Unit 4 is the final unit in the IFSTAL online series. Entitled Engendering Food System Change, this unit explores systemic change in the food system.
On completion the students will be able to:
- Describe some of the concepts and theories associated with transition, transformation and change.
- Describe how food system change is initiated and managed by different groups of actors operating in the system.
- Map different kinds of multilevel change in the food system.
- Identify at least 3 useful skills and 3 tools for implementing change.
- Describe at least 2 case studies of food system change.
Divided into three sections, this unit begins by defining systemic change by introducing some of the theories and concepts associated with change and change management. In the second section the focus moves on to the strategies and methods actors and groups of actors use to bring about change. Case studies are utilised to show how industry, civil society, and academia for example use different methods such as lobbying, boycotting, campaigns and citizen science and action research.

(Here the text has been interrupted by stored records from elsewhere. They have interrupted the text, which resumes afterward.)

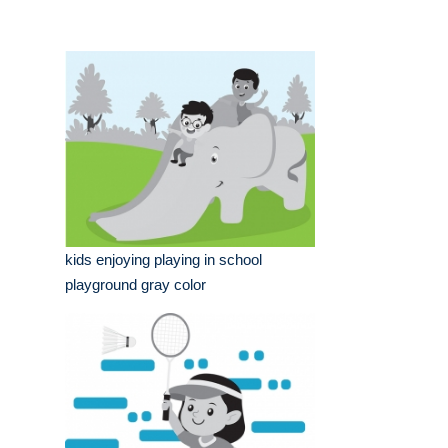
kids enjoying playing in school
playground gray color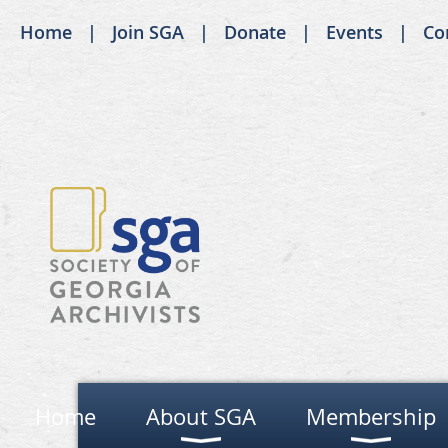
Home
Join SGA
Donate
Events
Co
Home
About SGA
Membership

The final section of the unit looks at the kinds of tools and skills (for example negotiating skills and communication skills) that are needed to be a food systems thinker in the workplace. This unit informs the forth workshop which centres on Theory of Change, a commonly used approach for interventions in different contexts. We will be encouraging our multidisciplinary students to draw on their food systems knowledge in constructing an applied Theory of Change for an intervention in the food system.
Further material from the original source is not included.